Add new_symbol to the vocab (with the next available ID). Record the merge: merges.append(winner).

Step 4 — repeat steps 1–3.

Until len(vocab) == V. That's it.

The toy example, in full — five English verb sentences¶

Corpus (5 strings drawn from the §A13 topic):

"I work"
"I work"
"I worked"
"he works"
"he worked"

For brevity, we collapse leading-space normalization and ignore the space before the line break. We treat the pre-tokens as the byte sequences below (_ denotes a literal space byte 0x20):

Pre-token-with-counts:

("I","_","w","o","r","k")          : 2
("I","_","w","o","r","k","e","d")  : 1
("h","e","_","w","o","r","k","s")  : 1
("h","e","_","w","o","r","k","e","d"): 1

Iteration 1 — count pairs:

("w","o"): 5    ("o","r"): 5    ("r","k"): 5
("I","_"): 3    ("_","w"): 3
("h","e"): 2    ("e","_"): 2
("k","e"): 2    ("e","d"): 2
("k","s"): 1

Winner: ties at count 5 between ("w","o"), ("o","r"), ("r","k"). Lexicographic order on the pair tuple picks ("o","r") (o > w but the first element wins; actually o < w lexicographically, so ("o","r") < ("r","k") < ("w","o") — winner is ("o","r")).

Merge to "or".

Pre-tokens after merge:

("I","_","w","or","k")            : 2
("I","_","w","or","k","e","d")    : 1
("h","e","_","w","or","k","s")    : 1
("h","e","_","w","or","k","e","d"): 1

merges = [("o","r")]. Vocab now: specials + 256 bytes + "or".
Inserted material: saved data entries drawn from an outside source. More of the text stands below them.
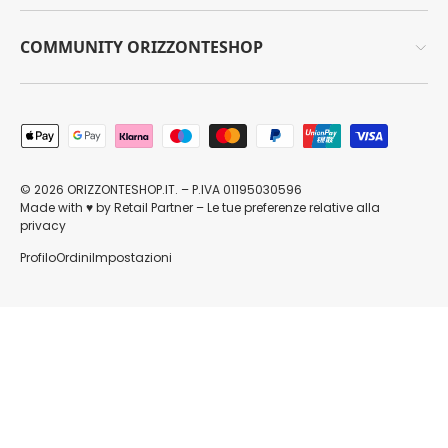
COMMUNITY ORIZZONTESHOP
Metodi di pagamento accettati
© 2026
ORIZZONTESHOP.IT
. – P.IVA 01195030596
Made with
by
Retail Partner
–
Le tue preferenze relative alla
♥
privacy
Profilo
Ordini
Impostazioni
Iteration 2 — count pairs:

("w","or"): 5   ("or","k"): 5
("I","_"): 3    ("_","w"): 3
("h","e"): 2    ("e","_"): 2
("k","e"): 2    ("e","d"): 2
("k","s"): 1

Winner: tie at 5; lex picks ("or","k") (since or > _ > I but or < w; among the 5-count pairs ("or","k") < ("w","or")). Merge to "ork".

Pre-tokens:

("I","_","w","ork")            : 2
("I","_","w","ork","e","d")    : 1
("h","e","_","w","ork","s")    : 1
("h","e","_","w","ork","e","d"): 1

merges = [("o","r"), ("or","k")].

Iteration 3 —

("w","ork"): 5
("I","_"): 3    ("_","w"): 3
("h","e"): 2    ("e","_"): 2
("ork","e"): 2  ("e","d"): 2
("ork","s"): 1

Winner: ("w","ork") at 5. Merge to "work".

Pre-tokens:

("I","_","work")            : 2
("I","_","work","e","d")    : 1
("h","e","_","work","s")    : 1
("h","e","_","work","e","d"): 1

merges = [("o","r"), ("or","k"), ("w","ork")].
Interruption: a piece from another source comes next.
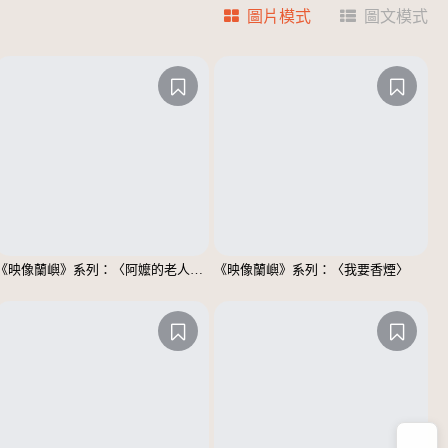
圖片模式
圖文模式
《映像蘭嶼》系列：〈阿嬤的老人斑〉
《映像蘭嶼》系列：〈我要香煙〉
…and so on. After a few more iterations you'd see work (with leading space) emerge as a single token, then worked (the past form merge of work + ed), then works (the 3^rd-person merge). These are the morphological wins — observable from the merge log.

This is the entire algorithm. Lab 00 has Borja do exactly this on a fresh toy corpus.

Encoding: applying the merges¶

Once trained, BPE encodes new strings by applying the merges in training order, greedily.

Algorithm:

Start with the byte-tuple of the input string.
For each merge rule (a, b) → ab in merges (in training order):
Scan the byte-tuple; replace every occurrence of a immediately followed by b with ab.
Output the IDs of the resulting tuple.

Crucial: the order matters. Applying ("w","ork") before ("o","r") would never trigger — there's no "ork" symbol in the byte stream of a new input until the ("o","r") merge runs first.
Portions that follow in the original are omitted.